Morrisons has beaten EG Group in a takeover battle for collapsed retailer McColl’s.
Bosses said all McColl’s staff will keep their jobs as the firm’s shops transfer to the new owner, while Morrisons will take over the company’s two pension schemes.
The convenience chain fell into administration on Friday, plunging the future of its 1,160 shops and 16,000 staff into doubt.
It came after the UK’s fourth-largest supermarket chain and forecourt giant EG Group both tabled final offers on Sunday to secure a rescue deal for McColl’s.
EG – whose owners also run supermarket giant Asda – had initially been favourites to complete a rescue deal for McColl’s.
Morrisons’ early approaches had reportedly been rejected by lenders who preferred EG’s offer to instantly repay more than £160 million in debts from McColl’s.
However, it is understood that Morrisons’ successful move will also repay the lenders in cash.
In a statement after the deal was announced, it said that “the secured lenders and preferential creditors will be paid in full with a distribution also expected to unsecured creditors”.
Morrisons had also originally proposed to only save the “vast majority” of job and stores, but improved this offer during the bidding process.
“All McColl’s colleagues will be transferred with the McColl’s business to Morrisons,” the supermarket said on Monday.
Morrisons chief executive David Potts said: “Although we are disappointed that the business was put into administration, we believe this is a good outcome for McColl’s and all its stakeholders. This transaction offers stability and continuity for the McColl’s business and, in particular, a better outcome for its colleagues and pensioners.
“We all look forward to welcoming many new colleagues into the Morrisons business and to building on the proven strength of the Morrisons Daily format.”
A spokesperson for the McColl’s Pension Schemes said: “The trustees welcome the announcement that Morrisons will continue to support the schemes following its acquisition of the McColl’s business.
“The trustees will continue to engage with all stakeholders to ensure that members’ benefits are protected following the completion of the transaction.”
McColl’s filed a notice to appoint administrators from PwC on Friday and formally entered administration on Monday.

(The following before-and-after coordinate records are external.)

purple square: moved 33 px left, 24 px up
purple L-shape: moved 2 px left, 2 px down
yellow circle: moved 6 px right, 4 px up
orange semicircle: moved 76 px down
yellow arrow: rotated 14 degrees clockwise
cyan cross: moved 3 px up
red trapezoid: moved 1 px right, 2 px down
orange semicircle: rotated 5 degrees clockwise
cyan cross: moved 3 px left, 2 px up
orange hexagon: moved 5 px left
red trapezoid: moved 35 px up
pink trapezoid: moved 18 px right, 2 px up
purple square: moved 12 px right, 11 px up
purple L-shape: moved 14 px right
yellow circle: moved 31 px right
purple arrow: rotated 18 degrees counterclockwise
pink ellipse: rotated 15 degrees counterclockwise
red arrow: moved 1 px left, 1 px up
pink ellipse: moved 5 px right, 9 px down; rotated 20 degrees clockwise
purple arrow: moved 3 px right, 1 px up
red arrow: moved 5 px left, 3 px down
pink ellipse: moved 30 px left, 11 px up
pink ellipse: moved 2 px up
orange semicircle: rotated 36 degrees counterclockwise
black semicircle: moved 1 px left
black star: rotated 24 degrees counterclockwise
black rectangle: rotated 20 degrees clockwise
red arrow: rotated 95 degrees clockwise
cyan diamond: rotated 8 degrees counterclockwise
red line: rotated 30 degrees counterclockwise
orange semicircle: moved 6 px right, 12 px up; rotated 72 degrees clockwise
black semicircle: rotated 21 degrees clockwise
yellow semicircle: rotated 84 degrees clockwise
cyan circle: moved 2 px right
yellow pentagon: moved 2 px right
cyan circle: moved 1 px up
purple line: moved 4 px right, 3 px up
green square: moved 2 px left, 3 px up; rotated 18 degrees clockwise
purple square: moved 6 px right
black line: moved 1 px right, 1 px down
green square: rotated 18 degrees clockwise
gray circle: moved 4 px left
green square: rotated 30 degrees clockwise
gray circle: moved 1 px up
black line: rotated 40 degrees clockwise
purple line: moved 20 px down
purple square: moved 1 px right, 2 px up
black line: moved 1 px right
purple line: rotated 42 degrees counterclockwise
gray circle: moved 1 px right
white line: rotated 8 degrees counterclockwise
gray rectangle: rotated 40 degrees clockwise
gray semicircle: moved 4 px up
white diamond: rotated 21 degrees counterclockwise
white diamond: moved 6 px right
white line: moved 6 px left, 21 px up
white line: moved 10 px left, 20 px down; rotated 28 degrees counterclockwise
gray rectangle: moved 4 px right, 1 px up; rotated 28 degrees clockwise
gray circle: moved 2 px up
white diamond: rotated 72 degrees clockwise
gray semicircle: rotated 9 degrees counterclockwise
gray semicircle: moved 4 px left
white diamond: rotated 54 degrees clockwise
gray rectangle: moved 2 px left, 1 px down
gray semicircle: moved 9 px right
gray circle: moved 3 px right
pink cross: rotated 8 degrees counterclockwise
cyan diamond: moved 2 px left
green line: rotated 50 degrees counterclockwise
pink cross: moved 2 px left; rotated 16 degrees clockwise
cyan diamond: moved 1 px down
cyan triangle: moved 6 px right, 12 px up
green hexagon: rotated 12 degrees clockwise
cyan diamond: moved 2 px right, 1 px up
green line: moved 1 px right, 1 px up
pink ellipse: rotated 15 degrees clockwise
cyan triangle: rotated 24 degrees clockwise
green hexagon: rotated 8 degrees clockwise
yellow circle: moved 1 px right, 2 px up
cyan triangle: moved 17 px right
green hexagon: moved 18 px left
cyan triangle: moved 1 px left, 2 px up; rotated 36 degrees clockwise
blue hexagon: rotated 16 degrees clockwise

Morrisons is currently McColl’s wholesale supply partner and was expected to immediately terminate its deal with the convenience chain if the takeover move proved unsuccessful
McColl’s also runs around 270 stores under the Morrisons Daily brand.
It is understood that administrators were favourable to deal with Morrisons because the Bradford-based supermarket was one of McColl’s biggest creditors.
The deal comes less than a year after Morrisons itself was bought for £7 billion by US private equity company Clayton, Dubilier & Rice (CD&R).
McColl’s collapse has come after a financial struggle over the past two years as it witnessed soaring costs due to supply chain disruption, inflation and its large debt burden.
Simon Underwood, business recovery partner at accountancy firm Menzies LLP, said: “Morrisons already has a wholesale supply agreement with McColl’s, so this may have aided negotiations with the administrators and helped to speed up decision-making on both sides.
“The speed of this deal will come as a great relief to employees, lenders and all creditors with a vested interest in the convenience store chain.”